Darion didn't flinch. He didn't strike her. He wiped the saliva away with his free hand, his expression shifting from sadistic glee to something unnervingly soft. He let go of her, stepping back to give her air.
"I apologize," he said quietly. "For hurting you."
The girl stared at him, her sanity fraying at the edges. She looked at her father, who was still wheezing, his chest fluttering with the weak pulse of the living.
"Heal him," she rasped. "Get him a doctor. Now."
Darion tilted his head. "On one condition."
The girl's nails dug into her palms until she drew blood. She knew the answer before he spoke it. The world felt like it was tilting, the floorboards turning to water beneath her feet.
"Become my wife," Darion said. "And I will make sure he never wants for anything again."
The girl looked at her mother's body, then at her father's broken face. The fire in her eyes didn't go out; it simply turned to ash. She fell to her knees in her mother's blood, her arms reaching out as if to catch a memory that was already gone.
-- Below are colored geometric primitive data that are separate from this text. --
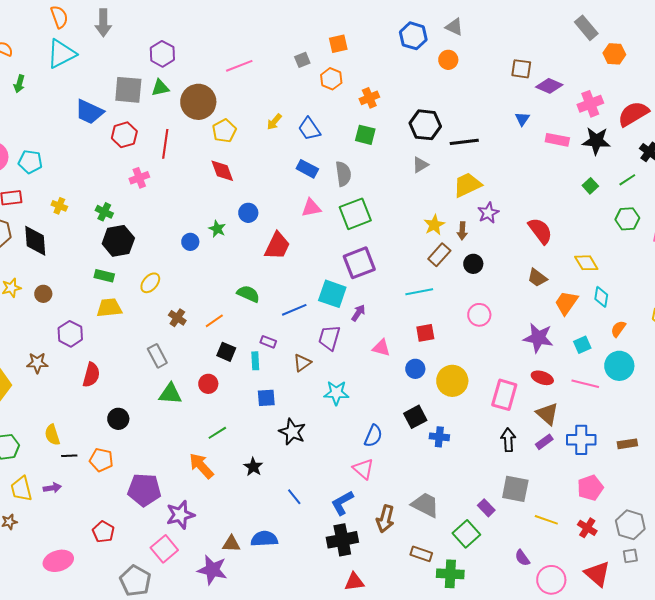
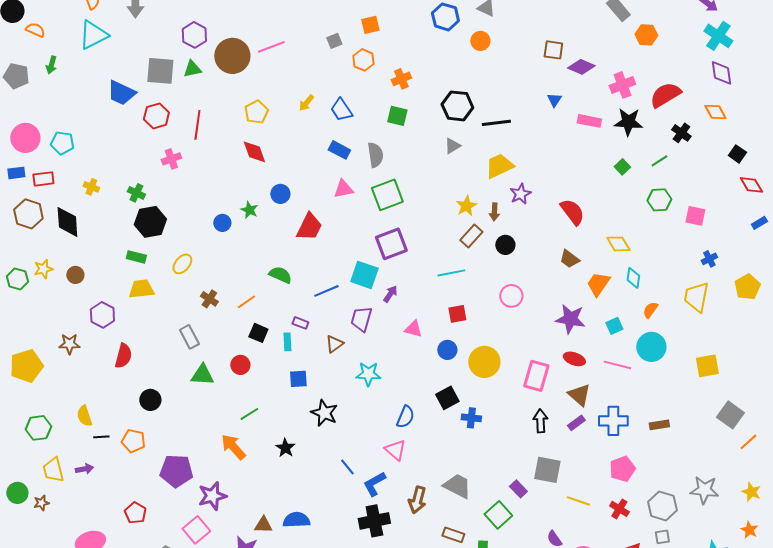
brown circle: (198, 102) -> (232, 56), moved
blue line: (294, 497) -> (347, 467), moved

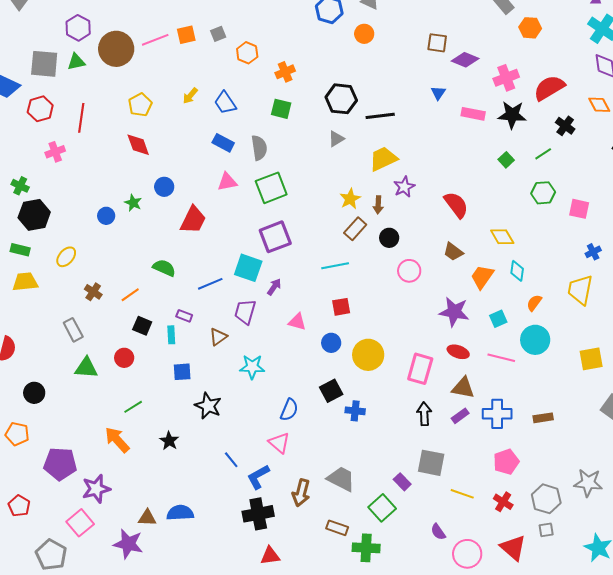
orange square: (370, 25) -> (186, 35), moved
pink circle: (511, 296) -> (409, 271), moved
brown triangle: (579, 395) -> (463, 388), turned -30

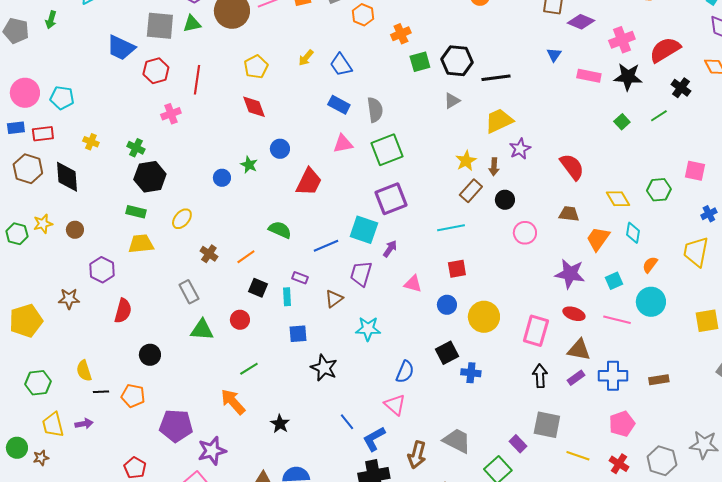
green square: (281, 109) -> (420, 62), moved, turned -30
green hexagon: (543, 193) -> (659, 190), moved
brown trapezoid: (453, 252) -> (569, 214), turned 150
black star: (169, 441) -> (280, 424), moved

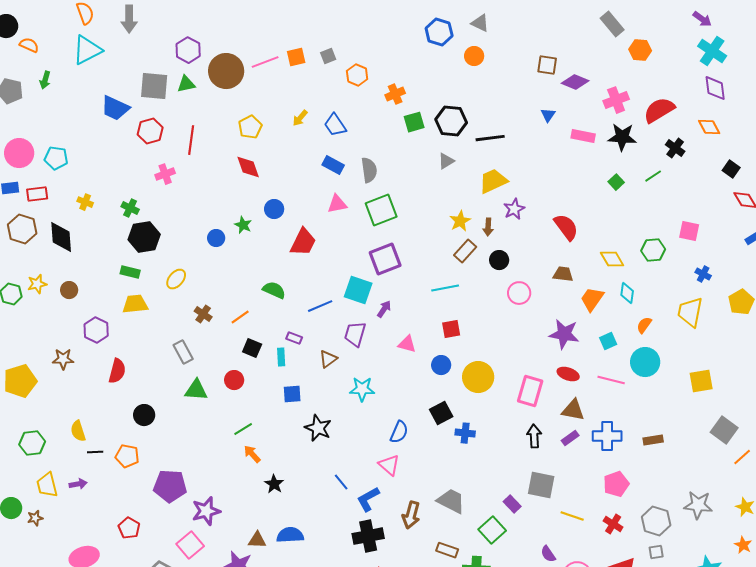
blue cross: (709, 214) -> (703, 274), turned -35
orange arrow: (233, 402) -> (252, 454), moved, size x0.7

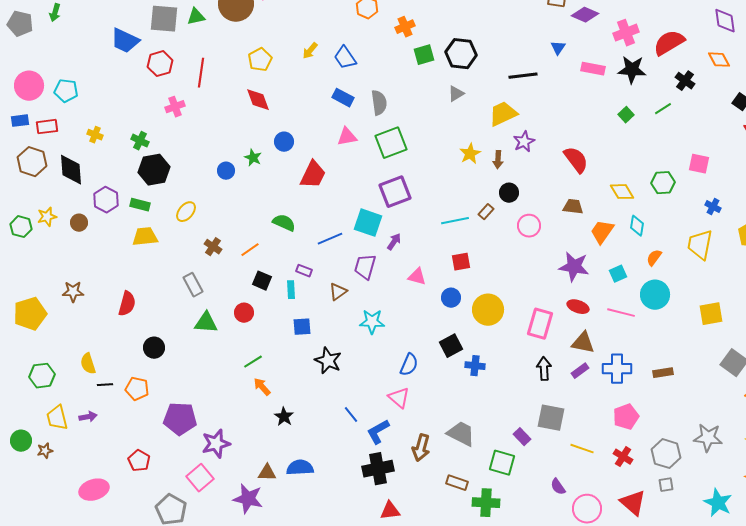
black line: (490, 138) -> (523, 76), moved
brown rectangle: (465, 251) -> (486, 212), moved, size x0.7
purple hexagon: (96, 330) -> (106, 200), moved
green square: (492, 530) -> (502, 463), turned -32

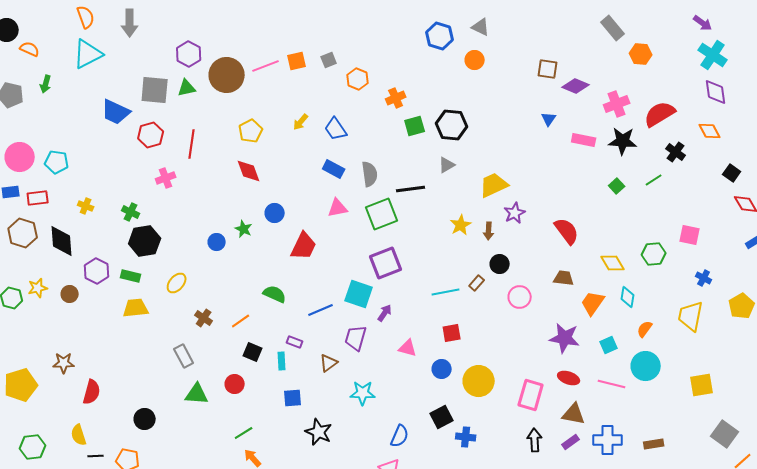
black line: (523, 76) -> (411, 189), moved
red semicircle: (127, 304) -> (92, 392), moved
"... I am yours," she whispered, the words hollow and dead.
"And your name, beautiful?"
"Rachel," she croaked. "Rachel Welson."
Present Day
The memory broke over Darion like a fever. He stood before the shivering crowd at the edge of town, his body trembling with a grief that had fermented into madness.
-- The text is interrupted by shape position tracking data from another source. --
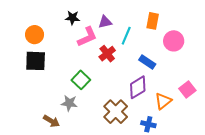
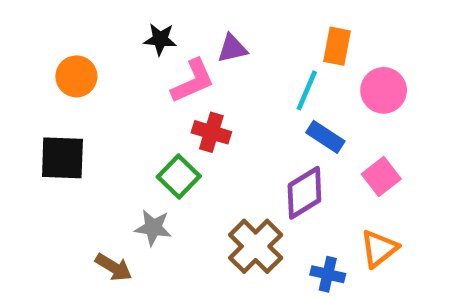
cyan line: (126, 36) -> (307, 90), moved
red cross: (107, 54) -> (211, 132), moved, turned -35
black square: (36, 61) -> (62, 158), moved
pink square: (187, 89) -> (381, 176), moved
orange triangle: (163, 101) -> (379, 249), moved

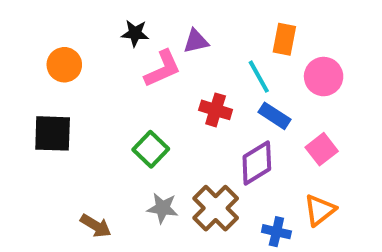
cyan line: (307, 90) -> (259, 77), turned -52
red cross: (211, 132) -> (216, 110), moved
gray star: (153, 228) -> (163, 208), moved

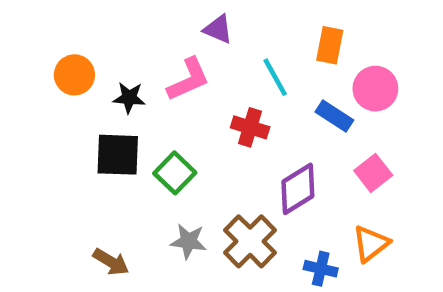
black star: (135, 33) -> (129, 98), moved
purple triangle: (196, 41) -> (218, 29), moved, turned 36
cyan line: (259, 77) -> (275, 77), moved
blue rectangle: (274, 116) -> (334, 116), moved
black square: (53, 133) -> (118, 155), moved

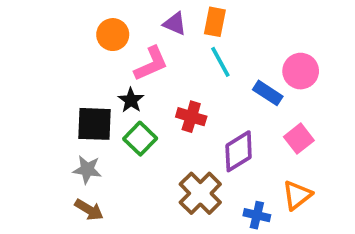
orange rectangle: (330, 45) -> (215, 22), moved
orange circle: (74, 75) -> (113, 35), moved
black star: (129, 98) -> (131, 100), moved, turned 30
red cross: (250, 127) -> (191, 117), moved
gray star: (188, 241) -> (87, 170), moved

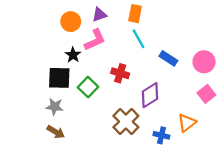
purple triangle: (175, 24) -> (99, 15), moved, turned -42
pink circle: (301, 71) -> (204, 62), moved
black star: (131, 100) -> (73, 55), moved
pink square: (299, 139) -> (206, 94), moved

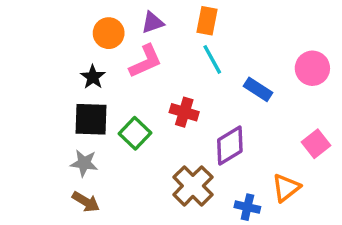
black star: (73, 55) -> (93, 77), moved
pink circle: (204, 62) -> (312, 68), moved

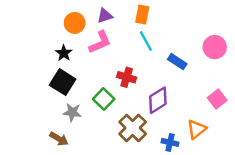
black square: (91, 119) -> (63, 82), turned 30
green square: (135, 133) -> (104, 99), moved
gray star: (84, 163) -> (72, 112), moved

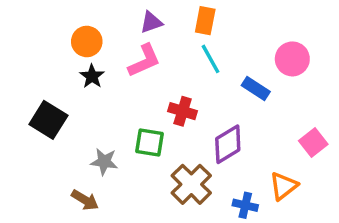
orange circle: (75, 23) -> (87, 41), moved
pink circle: (215, 47) -> (292, 59), moved
black square: (63, 82) -> (48, 120), moved
green square: (104, 99) -> (149, 143), turned -35

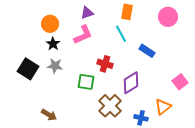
orange rectangle: (205, 21) -> (127, 12), moved
pink circle: (292, 59) -> (168, 17), moved
gray star: (104, 162) -> (55, 66), moved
A high, thin laugh broke from his lips. The vampires huddled on the ground pressed their faces into the dirt, their tears mixing with the dust.
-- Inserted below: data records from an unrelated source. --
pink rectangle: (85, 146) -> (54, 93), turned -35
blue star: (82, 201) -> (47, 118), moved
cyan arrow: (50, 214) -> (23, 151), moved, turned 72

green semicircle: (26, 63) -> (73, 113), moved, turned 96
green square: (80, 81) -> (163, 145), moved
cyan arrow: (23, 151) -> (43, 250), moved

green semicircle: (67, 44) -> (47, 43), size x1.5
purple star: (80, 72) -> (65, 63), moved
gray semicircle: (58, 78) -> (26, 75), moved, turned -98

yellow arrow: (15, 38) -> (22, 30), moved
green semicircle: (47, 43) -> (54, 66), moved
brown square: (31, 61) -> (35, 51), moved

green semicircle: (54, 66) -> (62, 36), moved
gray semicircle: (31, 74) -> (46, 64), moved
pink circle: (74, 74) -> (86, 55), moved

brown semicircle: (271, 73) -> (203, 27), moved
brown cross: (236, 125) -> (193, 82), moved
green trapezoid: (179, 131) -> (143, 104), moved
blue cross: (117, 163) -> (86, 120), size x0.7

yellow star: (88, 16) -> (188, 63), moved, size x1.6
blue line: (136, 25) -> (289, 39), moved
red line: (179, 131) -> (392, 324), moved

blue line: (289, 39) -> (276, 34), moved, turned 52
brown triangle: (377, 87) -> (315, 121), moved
"The rules say I should only kill a hundred," Darion said, drawing a crimson rapier from the air itself. The blade hummed with a sick, rhythmic light. "But Raphael doesn't understand. He didn't lose her. You people... you took her."
He stepped forward, the light of his blade reflecting in the wide, terrified eyes of his victims.
"Killing you won't bring her back," he whispered, his face twisting into a mask of pure agony. "But it will make the silence a little quieter."
He moved.
He wasn't a warrior; he was a whirlwind. The rapier moved with surgical, heartless precision. The first man didn't even realize he was dead until his head rolled past his own knees. Darion glided through the crowd, a dancer in a ballroom of meat and bone.
Ezeikel watched from the dirt. He tried to move, but his muscles had turned to lead. He watched a woman he recognized from the market get opened from shoulder to hip. He watched the light leave the eyes of a dozen people in seconds.
His hatred, once so loud, was now a tiny, whimpering thing.
"Rachel..." Darion muttered, his clothes now heavy and wet with the spray of his kin. "May your soul find peace in their screams."